This type of behavior happen to my clown as well, below the pics.










I quickly add a SEIO powerhead, it is becos lack of oxygen, the filter wasnt enough.










What type of fish food u gave ur fish, i have tried this Tetra but the fish dun eat the red granules










Today i switched to tis food, the blue tang and damsel seems to enjoy eating them.


----------



## devong (May 30, 2008)

*jumpman23 - reply*

When you added the power head, was your clown fish fine? because I have another clown fish and do not want him to suffer the same faith, so I will go get one today if need be.

I feed them something similar to your last pic, not home so dont have the exact name, and brime shrimp. I do each once a day so 2 feedings for the day, once in morning and once in evening, is this ok?


----------



## jumpman23 (Apr 28, 2008)

As per my knowledge it has nothing to do wiv the food, also, as per the local Aquarium advise, they prefer to feed once a day.

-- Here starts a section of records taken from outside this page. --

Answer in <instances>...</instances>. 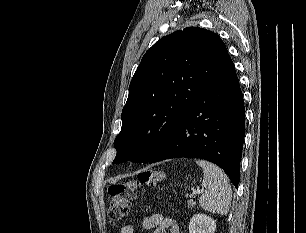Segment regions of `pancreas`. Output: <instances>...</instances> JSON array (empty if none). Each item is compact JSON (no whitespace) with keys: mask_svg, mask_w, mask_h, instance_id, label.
<instances>
[{"mask_svg":"<svg viewBox=\"0 0 306 233\" xmlns=\"http://www.w3.org/2000/svg\"><path fill=\"white\" fill-rule=\"evenodd\" d=\"M194 205H195V202L192 199L188 201L189 208H193Z\"/></svg>","mask_w":306,"mask_h":233,"instance_id":"cf45deb5","label":"pancreas"}]
</instances>
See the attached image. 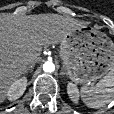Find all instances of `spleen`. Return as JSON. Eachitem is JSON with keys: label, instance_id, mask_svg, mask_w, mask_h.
<instances>
[{"label": "spleen", "instance_id": "3e777b00", "mask_svg": "<svg viewBox=\"0 0 114 114\" xmlns=\"http://www.w3.org/2000/svg\"><path fill=\"white\" fill-rule=\"evenodd\" d=\"M82 101L90 108H100L114 98V69L104 76L96 85L81 87Z\"/></svg>", "mask_w": 114, "mask_h": 114}]
</instances>
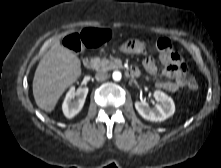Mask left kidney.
I'll return each instance as SVG.
<instances>
[{"label":"left kidney","mask_w":221,"mask_h":168,"mask_svg":"<svg viewBox=\"0 0 221 168\" xmlns=\"http://www.w3.org/2000/svg\"><path fill=\"white\" fill-rule=\"evenodd\" d=\"M154 98L159 103L150 108L145 102H135L137 112L146 120L161 122L171 117L175 112V105L171 97L160 90L154 92Z\"/></svg>","instance_id":"left-kidney-1"}]
</instances>
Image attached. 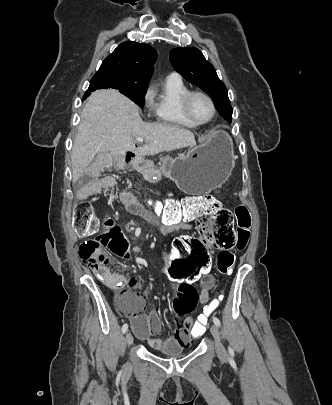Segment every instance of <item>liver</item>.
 <instances>
[{
    "instance_id": "obj_1",
    "label": "liver",
    "mask_w": 332,
    "mask_h": 405,
    "mask_svg": "<svg viewBox=\"0 0 332 405\" xmlns=\"http://www.w3.org/2000/svg\"><path fill=\"white\" fill-rule=\"evenodd\" d=\"M138 137L146 143L136 148L134 138ZM195 145V136L189 130L168 123H145L139 108L118 91L98 90L91 94L81 114L71 153L73 182L96 154L102 153L111 167L114 157L124 156L129 150L144 157Z\"/></svg>"
}]
</instances>
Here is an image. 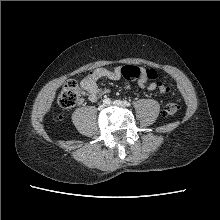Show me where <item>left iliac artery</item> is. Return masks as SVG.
<instances>
[{"label":"left iliac artery","mask_w":220,"mask_h":220,"mask_svg":"<svg viewBox=\"0 0 220 220\" xmlns=\"http://www.w3.org/2000/svg\"><path fill=\"white\" fill-rule=\"evenodd\" d=\"M124 105L125 106H130L131 104L129 102H127V101H124Z\"/></svg>","instance_id":"44dca946"}]
</instances>
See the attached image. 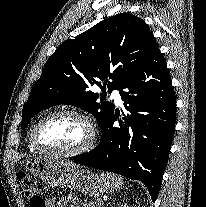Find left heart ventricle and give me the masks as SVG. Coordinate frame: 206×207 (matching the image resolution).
<instances>
[{"mask_svg": "<svg viewBox=\"0 0 206 207\" xmlns=\"http://www.w3.org/2000/svg\"><path fill=\"white\" fill-rule=\"evenodd\" d=\"M40 142L50 148L71 151L89 139L86 124L74 117H59L45 123L39 130Z\"/></svg>", "mask_w": 206, "mask_h": 207, "instance_id": "obj_1", "label": "left heart ventricle"}]
</instances>
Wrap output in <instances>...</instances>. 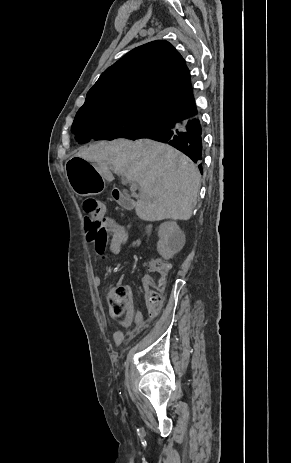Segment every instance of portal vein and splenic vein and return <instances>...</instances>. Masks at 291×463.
I'll list each match as a JSON object with an SVG mask.
<instances>
[{"instance_id": "obj_1", "label": "portal vein and splenic vein", "mask_w": 291, "mask_h": 463, "mask_svg": "<svg viewBox=\"0 0 291 463\" xmlns=\"http://www.w3.org/2000/svg\"><path fill=\"white\" fill-rule=\"evenodd\" d=\"M125 183H129V184H130V190H131L132 192L136 191L137 188H138V185H137L135 182H133V181L125 180Z\"/></svg>"}]
</instances>
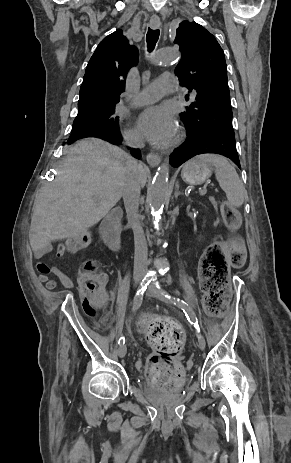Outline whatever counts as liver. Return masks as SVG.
<instances>
[{"label":"liver","mask_w":291,"mask_h":463,"mask_svg":"<svg viewBox=\"0 0 291 463\" xmlns=\"http://www.w3.org/2000/svg\"><path fill=\"white\" fill-rule=\"evenodd\" d=\"M130 174V156L101 139L87 138L65 151L55 180L39 193L30 226L33 251L75 237L97 224L121 199ZM142 187L147 169L138 171Z\"/></svg>","instance_id":"6515ba94"}]
</instances>
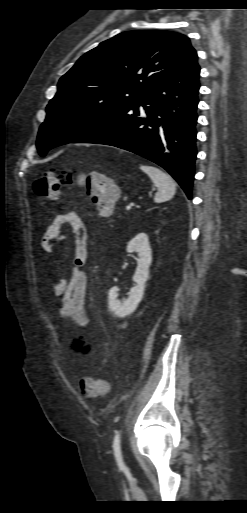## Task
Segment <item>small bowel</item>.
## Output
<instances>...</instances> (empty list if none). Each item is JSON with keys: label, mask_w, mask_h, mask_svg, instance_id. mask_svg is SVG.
Masks as SVG:
<instances>
[{"label": "small bowel", "mask_w": 247, "mask_h": 513, "mask_svg": "<svg viewBox=\"0 0 247 513\" xmlns=\"http://www.w3.org/2000/svg\"><path fill=\"white\" fill-rule=\"evenodd\" d=\"M65 226H69L74 234L72 271L69 278L60 277L53 283L51 292L59 298L57 315L60 318L71 319L81 328H87L89 316L85 307V298L88 277L84 271L87 261V233L84 221L76 212L56 215L43 232L40 246L43 252L52 253L56 245L67 237L63 230ZM84 348L87 346L84 345Z\"/></svg>", "instance_id": "c3829d8e"}]
</instances>
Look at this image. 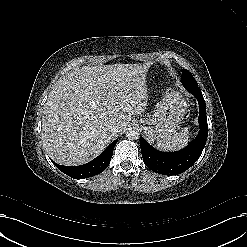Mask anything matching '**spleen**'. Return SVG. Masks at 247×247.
Here are the masks:
<instances>
[{"mask_svg": "<svg viewBox=\"0 0 247 247\" xmlns=\"http://www.w3.org/2000/svg\"><path fill=\"white\" fill-rule=\"evenodd\" d=\"M189 141V127L182 128L180 132L169 136L166 139L159 140L157 147L165 151H176L184 148Z\"/></svg>", "mask_w": 247, "mask_h": 247, "instance_id": "1", "label": "spleen"}]
</instances>
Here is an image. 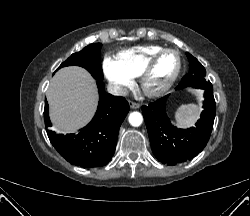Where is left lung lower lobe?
I'll list each match as a JSON object with an SVG mask.
<instances>
[{"instance_id":"1","label":"left lung lower lobe","mask_w":250,"mask_h":216,"mask_svg":"<svg viewBox=\"0 0 250 216\" xmlns=\"http://www.w3.org/2000/svg\"><path fill=\"white\" fill-rule=\"evenodd\" d=\"M200 89L205 91L204 110L196 127L187 130L178 129L169 121L166 114L168 96L162 97L148 106H142L151 148L160 162L167 165L186 162L198 155L206 146L215 118V100L213 88Z\"/></svg>"}]
</instances>
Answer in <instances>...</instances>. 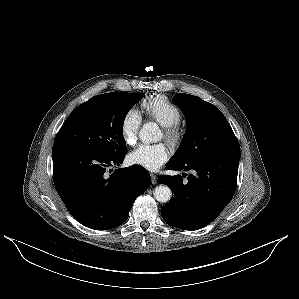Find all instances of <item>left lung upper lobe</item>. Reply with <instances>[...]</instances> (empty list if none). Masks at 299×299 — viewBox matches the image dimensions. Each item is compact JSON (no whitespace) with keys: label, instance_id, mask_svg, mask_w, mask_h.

I think it is lag of air, that causes the stress, how abt. the lighting, do u have proper lighting which can reduce the fish stress.

I'm using ADA NA-Lamp 15w but it is good enough for my 1.5 ft tank.










ADA = Aqua Design Amano

First of all, test your Salinity


----------



## devong (May 30, 2008)

i have lighting something like this:

http://www.petsmart.com/product/index.jsp?productId=2754546

not sure exact watts, going to get all that info once i get home and repost, but i do have a salinity tester and it is fine. Actually tested at LFS today, and all was fine, and chance you have answers to my other questions.

Another question I have, do I need a powerhead? my tanks is 47 gallon


----------



## ksicard (Aug 4, 2008)

imo you should have a skimmer if you have fish it is always a great thing to have and another try feeding them frozen foods. I would never feed fish flakes and pellets. try brine shrimp my blue tang and clown absoloutley loves brine shrimp.


----------